## [Data to use]

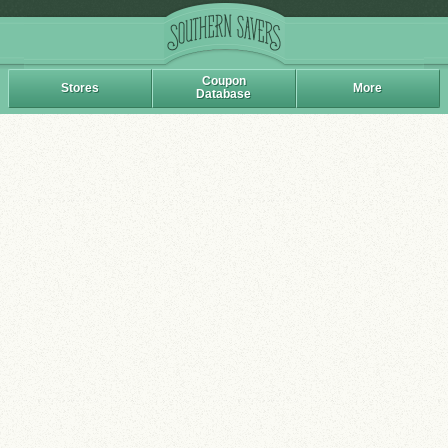
Coupon
Stores
More
Database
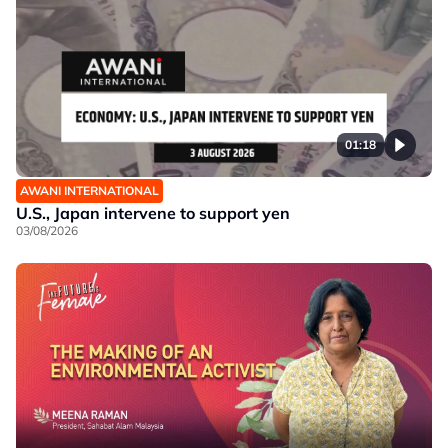
01:18
AWANI INTERNATIONAL
U.S., Japan intervene to support yen
03/08/2026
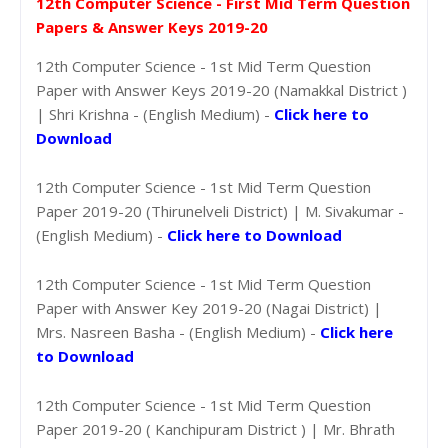
12th Computer Science - First Mid Term Question
Papers & Answer Keys 2019-20
12th Computer Science - 1st Mid Term Question
Paper with Answer Keys 2019-20 (Namakkal District )
| Shri Krishna - (English Medium) -
Click here to
Download
12th Computer Science - 1st Mid Term Question
Paper 2019-20 (Thirunelveli District) | M. Sivakumar -
(English Medium) -
Click here to Download
12th Computer Science - 1st Mid Term Question
Paper with Answer Key 2019-20 (Nagai District) |
Mrs. Nasreen Basha - (English Medium) -
Click here
to Download
12th Computer Science - 1st Mid Term Question
Paper 2019-20 ( Kanchipuram District ) | Mr. Bhrath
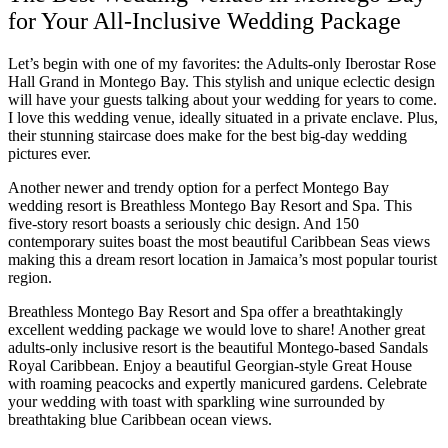
Coup
for Your All-Inclusive Wedding Package
Riu Pa
Sandals 
Let’s begin with one of my favorites: the Adults-only Iberostar Rose
Sand
Hall Grand in Montego Bay. This stylish and unique eclectic design
will have your guests talking about your wedding for years to come.
Och
I love this wedding venue, ideally situated in a private enclave. Plus,
Bea
their stunning staircase does make for the best big-day wedding
Coup
pictures ever.
J
Moon 
Another newer and trendy option for a perfect Montego Bay
Sandals
wedding resort is Breathless Montego Bay Resort and Spa. This
Mexico
five-story resort boasts a seriously chic design. And 150
contemporary suites boast the most beautiful Caribbean Seas views
Ava
making this a dream resort location in Jamaica’s most popular tourist
region.
Breathless Montego Bay Resort and Spa offer a breathtakingly
excellent wedding package we would love to share! Another great
adults-only inclusive resort is the beautiful Montego-based Sandals
Royal Caribbean. Enjoy a beautiful Georgian-style Great House
with roaming peacocks and expertly manicured gardens. Celebrate
your wedding with toast with sparkling wine surrounded by
breathtaking blue Caribbean ocean views.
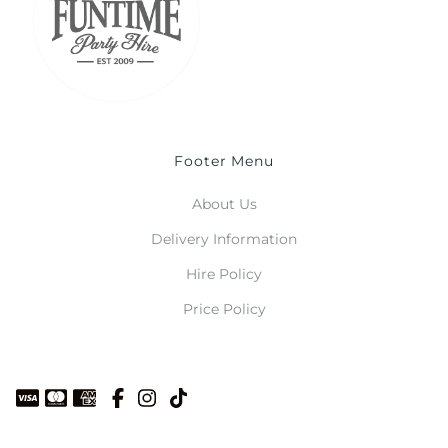
Footer Menu
About Us
Delivery Information
Hire Policy
Price Policy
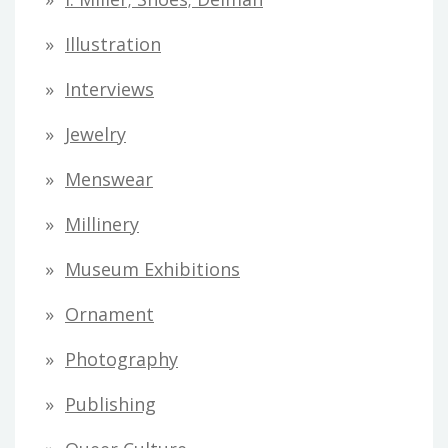
Illustration
Interviews
Jewelry
Menswear
Millinery
Museum Exhibitions
Ornament
Photography
Publishing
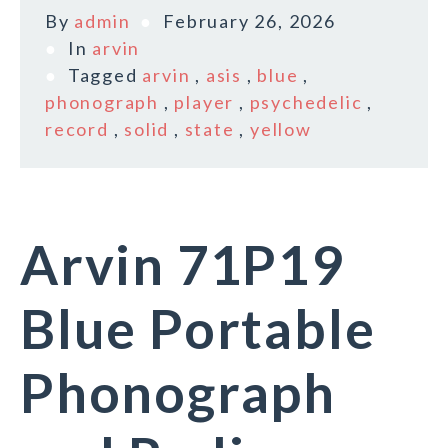
By
admin
February 26, 2026
In
arvin
Tagged
arvin
,
asis
,
blue
,
phonograph
,
player
,
psychedelic
,
record
,
solid
,
state
,
yellow
Arvin 71P19
Blue Portable
Phonograph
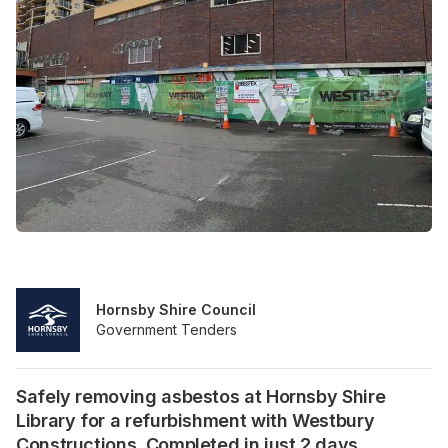
Hornsby Shire Council
Government Tenders
Safely removing asbestos at Hornsby Shire
Library for a refurbishment with Westbury
Constructions. Completed in just 2 days.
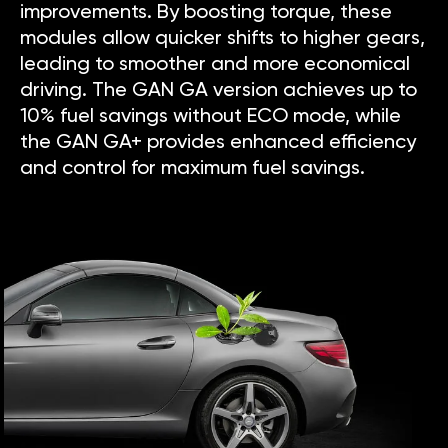
improvements. By boosting torque, these
modules allow quicker shifts to higher gears,
leading to smoother and more economical
driving. The GAN GA version achieves up to
10% fuel savings without ECO mode, while
the GAN GA+ provides enhanced efficiency
and control for maximum fuel savings.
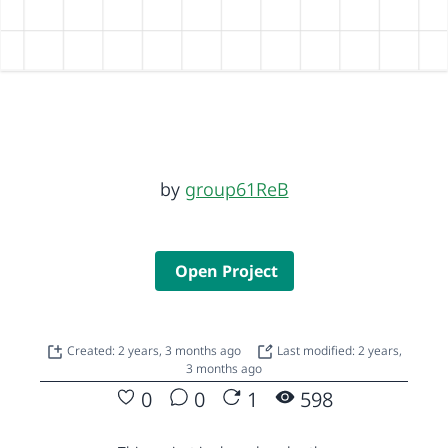
by
group61ReB
Open Project
Created: 2 years, 3 months ago
Last modified: 2 years,
3 months ago
0
0
1
598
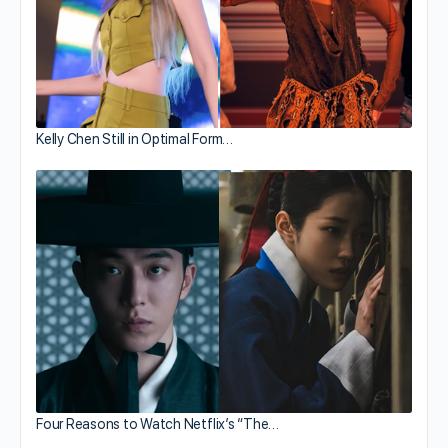
Kelly Chen Still in Optimal Form…
Four Reasons to Watch Netflix’s “The…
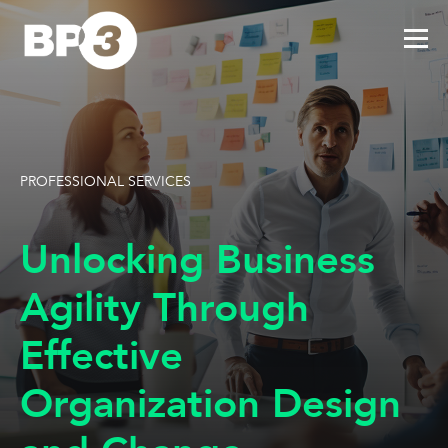
PROFESSIONAL SERVICES
Unlocking Business
Agility Through
Effective
Organization Design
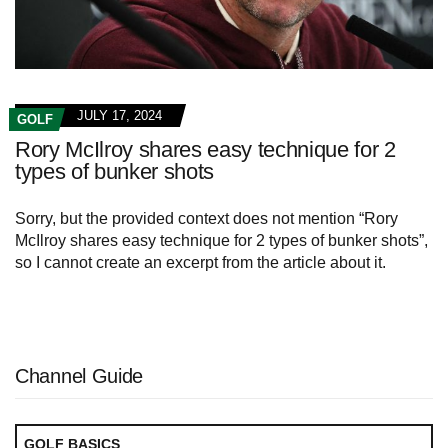
JULY 17, 2024
GOLF
Rory McIlroy shares easy technique for 2
types of bunker shots
Sorry, but the provided context does not mention “Rory
McIlroy shares easy technique for 2 types of bunker shots”,
so I cannot create an excerpt from the article about it.
Channel Guide
GOLF BASICS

## [Required work]
Copy out each line of the data where the string "Montego" appears.

## [Reply to the exercise]
Hall Grand in Montego Bay. This stylish and unique eclectic design
Another newer and trendy option for a perfect Montego Bay
wedding resort is Breathless Montego Bay Resort and Spa. This
Breathless Montego Bay Resort and Spa offer a breathtakingly
adults-only inclusive resort is the beautiful Montego-based Sandals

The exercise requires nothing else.